Ordeal by Eshaar
- Designers: J. Andrew Keith; William H. Keith Jr.;
- Publishers: FASA
- Publication: 1981; 45 years ago
- Genres: Science fiction
- Systems: Classic Traveller

= Ordeal by Eshaar =

Science-fiction role-playing game supplement

Ordeal by Eshaar is a 1981 role-playing game adventure for Traveller published by FASA.

==Plot summary==
Ordeal by Eshaar is an adventure in which the player characters must deal with the diplomacy and intrigue early in the Fifth Frontier War on an alien planet near the Zhodani Consulate.

==Publication history==
Ordeal by Eshaar was the first published Traveller adventure by FASA. Ordeal by Eshaar was written by J. Andrew Keith and William H. Keith Jr. and was published in 1981 by FASA as a digest-sized 44-page book.

==Reception==
William A. Barton reviewed Ordeal by Eshaar in The Space Gamer No. 46. Barton commented that "Ordeal by Eshaar is undoubtedly the best non-GDW Traveller adventure published by anyone so far – and it ranks high among GDW's own offerings. Recommended."

Tony Watson reviewed Ordeal by Eshaar for Different Worlds magazine and stated that "Ordeal by Eshaar is a good job all around containing fine production and a situation as interesting and intriguing as any scenario GDW has published. My only complaint is that it is a bit more expensive than it should be."

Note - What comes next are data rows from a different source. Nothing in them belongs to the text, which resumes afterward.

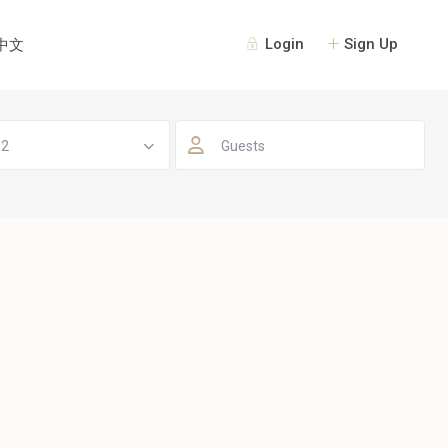
Login
Sign Up
中文
 2
Guests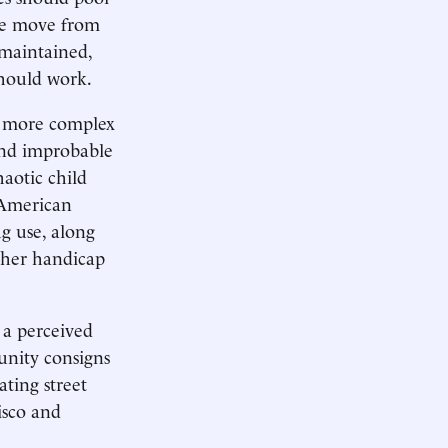
ple move from
maintained,
 should work.
ar more complex
and improbable
haotic child
n American
ug use, along
ther handicap
 a perceived
munity consigns
ating street
isco and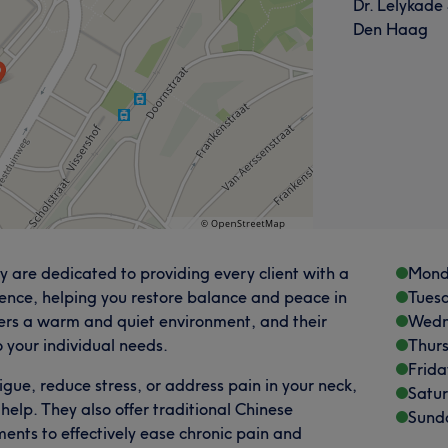
Dr. Lelykade
Den Haag
 are dedicated to providing every client with a
Mond
ence, helping you restore balance and peace in
Tues
offers a warm and quiet environment, and their
Wedn
to your individual needs.
Thur
Frida
igue, reduce stress, or address pain in your neck,
Satu
help. They also offer traditional Chinese
Sund
nts to effectively ease chronic pain and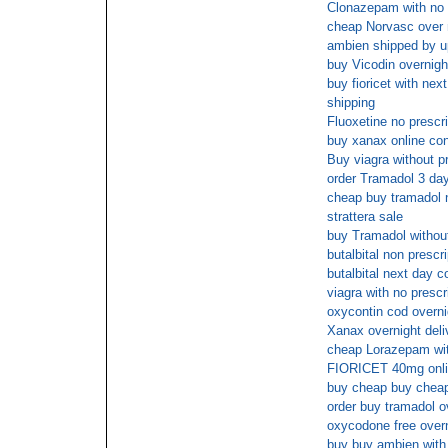
Clonazepam with no 
cheap Norvasc over 
ambien shipped by 
buy Vicodin overnight
buy fioricet with next
shipping
Fluoxetine no prescr
buy xanax online con
Buy viagra without pr
order Tramadol 3 day
cheap buy tramadol n
strattera sale
buy Tramadol without
butalbital non prescr
butalbital next day c
viagra with no prescr
oxycontin cod overni
Xanax overnight deli
cheap Lorazepam with
FIORICET 40mg onlin
buy cheap buy chea
order buy tramadol o
oxycodone free overn
buy buy ambien with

Bob McWilliams reviewed Ordeal by Eshaar for White Dwarf #31, giving it an overall rating of 6 out of 10 for the novice, and 7 for the expert, and stated that "Well produced and with plenty going on, the designers have provided referees with as much help as can be fitted in booklets of this size, gone into detail at points in the adventure where it's necessary and not filled out with 'chrome'."